[PATCH] sched/fair: Fix decay to zero period in decay_load()

From: Morten Rasmussen
Date: Mon Apr 11 2016 - 10:41:37 EST


In __compute_runnable_contrib() we are happy with returning LOAD_AVG_MAX
when the update period n >= LOAD_AVG_MAX_N (=345), so we should be happy
with returning zero for n >= LOAD_AVG_MAX_N when decaying in
decay_load() as well instead of only returning zero for n >
LOAD_AVG_PERIOD * 63 (=2016).

As both conditions are unlikely() the impact is quite likely very small,
but at least it makes the rounding errors for load accumulation and
decay symmetrical.

Signed-off-by: Morten Rasmussen <morten.rasmussen@xxxxxxx>
---
kernel/sched/fair.c | 2 +-
1 file changed, 1 insertion(+), 1 deletion(-)

diff --git a/kernel/sched/fair.c b/kernel/sched/fair.c
index 56b7d4b..42515b6 100644
--- a/kernel/sched/fair.c
+++ b/kernel/sched/fair.c
@@ -2527,7 +2527,7 @@ static __always_inline u64 decay_load(u64 val, u64 n)

if (!n)
return val;
- else if (unlikely(n > LOAD_AVG_PERIOD * 63))
+ else if (unlikely(n > LOAD_AVG_MAX_N))
return 0;

/* after bounds checking we can collapse to 32-bit */
--
1.9.1


> the task's sched avgs MAY NOT be decayed to 0, depending on how
> big its sums are, and the chance to 0 is still good as load_sum
> is way less than ~0ULL and util_sum way less than ~0U.

I don't get the last bit about load_sum < ~0ULL and util_sum < ~0U.
Whether you get to zero depends on the sums (as you say) and the actual
value of 'n'. It is true that you might get to zero even if n <
LOAD_AVG_MAX_N if the sums are small.

> Nevertheless, what really maters is what happens in the worst-case
> scenario, which is when (u32)m = 0? So in that case, it would be like
> after so long a sleep, we treat the task as it never slept, and has the
> same sched averages as before it slept.
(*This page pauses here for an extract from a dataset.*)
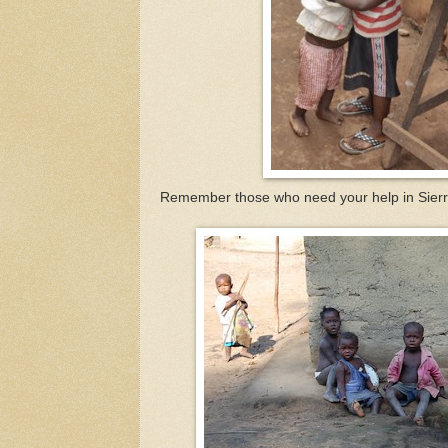
Remember those who need your help in Sier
That is actually not bad or
> nothing to worry about, and think of it as the same as how we treat
> a new born task.

There is subtle but important difference between not decaying a task
correctly and adding new task: The sleeping task is already accounted
for in the cfs_rq.avg.{load,util}_sum. The sleeping task's contribution
to cfs_rq.avg has been decayed correctly in the mean time which means
that by not guaranteeing a decay of the se.avg at wake-up you introduce
a discrepancy between the task's owen view of its contribution (se.avg)
and the cfs_rq view (cfs_rq.avg). That might lead to trouble if the task
is migrated at wake-up as we remove se.avg amount of contribution from
the previous cpu's cfs_rq.avg. In other words, you remove too much from
the cfs_rq.avg.

The discrepancy will decay and disappear after LOAD_AVG_MAX_N ms, which
might be acceptable, but it is not a totally harmless change IMHO.